Don't take the material on The Oil Drum too seriously. Their technical data is often excellent; the opinions often just wild guesses. Sometimes utter nonsense.

The new GAO report will be out soon, and will probably say -- like every other expert report -- that we do not have sufficient data to forecast the date of peak production of conventional oil within a rough 20-year window. Much of the relevant data, like the status of Ghawar, are state secrets.

It is not possible to distinquish "political" from "geological" peaking. The Saudis might be able to produce more, but choose not to do so. Once they've paid the bills, excess oil might be worth more in the ground than pumped and the proceeds invested in t-bills.

Platt's story on the GAO rpt:
http://www.platts.com/Oil/News/6360268.xml?p=Oil/News&sub=Oil&src=energybulletin

londamium

I've no idea whether Saudi has peaked or not, but the data is now there for us to be able to "integrity test" claims regarding their ability to sustain output rises to moderate future price spikes.

That said, the fundamental pricing dynamics of the global oil markets have changed. The price run-up since 2003 has conclusively demonstrated that the prevailing conventional wisdom regarding recessionary price levels was false, and that the global economy can easily bear a $55-65 per barrel price range without any observable or damaging impact on demand growth. All the major producers have revised their revenue maximisation models to account for this. OPEC production growth/production quota is liable to lag demand growth, thereby ensuring a lock-in of price levels above $50 per barrel.

Mexico, the US, and the North Sea are all pumping flat out; their aggregate production levels are, nevertheless, relentlessly declining.

Fabius Maximus

No question, estimates of the sensitivity of GDP to oil prices were far too low. Although economists were, so far as I know, all wrong about this, some in the oil field were right. Such as Matthew Simmons, the investment banker.

Athough many major fields are peaking, there is a consensus that substantial new conventional fields are coming into production over the next 5 years. Both the bulls (e.g., CERA) and bears (e.g., Chris Skrebowski's megaprojects forecast) agree on this.

Also note substantial new unconventional sources. Deepwater, bitument (aka oil sands), heavy oil, and biofuels. The latter is often underestimated.

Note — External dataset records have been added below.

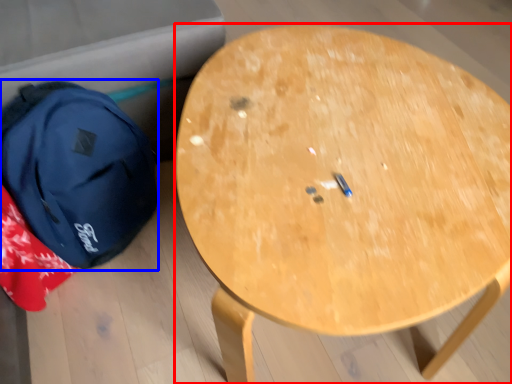 Question: Among these objects, which one is farthest to the camera, table (highlighted by a red box) or backpack (highlighted by a blue box)?

Choices:
 (A) table
 (B) backpack

Answer: (B) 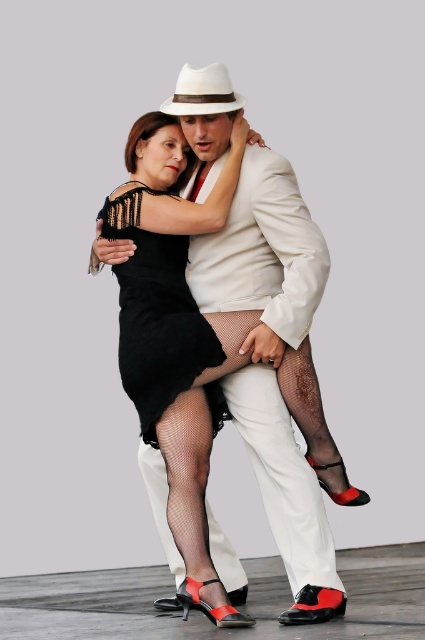 In the scene shown: How much distance is there between matte black dress at center and fishnet stockings at center?

matte black dress at center is 6.90 inches from fishnet stockings at center.

Based on the photo, does matte black dress at center have a smaller size compared to fishnet stockings at center?

No.

At what (x,y) coordinates should I click in order to perform the action: click on matte black dress at center. Please return your answer as a coordinate pair (x, y). Looking at the image, I should click on (275, 365).

The width and height of the screenshot is (425, 640). In order to click on matte black dress at center in this screenshot , I will do `click(275, 365)`.

Is fishnet stockings at center positioned at the back of black mesh dress at center?

No, it is in front of black mesh dress at center.

In the scene shown: Does fishnet stockings at center have a greater height compared to black mesh dress at center?

Correct, fishnet stockings at center is much taller as black mesh dress at center.

Find the location of `fishnet stockings at center`. fishnet stockings at center is located at coordinates (283, 476).

Between black mesh dress at center and white felt fedora at center, which one is positioned higher?

white felt fedora at center is above.

The image size is (425, 640). What do you see at coordinates (155, 316) in the screenshot?
I see `black mesh dress at center` at bounding box center [155, 316].

Between point (119, 275) and point (181, 108), which one is positioned in front?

Current production is aprox equivalent of 800 thousand barrels/day of oil -- almost 1% of oil demand.

The "wild card" is rate of production decline of existing fields. Little agreement about these forecasts over a five year horizon, and a wide range of estimates over longer horizons.

Unfortuntately londamium's comment about "integrity test" of Saudis is not correct. Political and geological peaking are impossible for us to distinguish. Can they produce more, or do they just choose not to? As for what they say, we cannot burn their words.

french swede the rootless vegetable

Dearth of oil will not threaten our civilisation.

Already with today's oil prices, nuclear energy is profitable.

Solar energy is a bit further away from profitability, but photovoltaic components are following a Moore's Law-like development trend.

What could be a problem is our transport system, which is not easily switched to non-petroleum fuels, and where negative impact international trade would have a multiplier effect for the economy.

Though, due the massive demand for better mobile phone & laptop batteries, that technology has now a financial reason to be developed, which could be used in efficient electric vehicles.

The only question is if the transition will be smooth or turbulent.
For the moment, it looks like the second option, what with the middle-east clusterfuck and all that.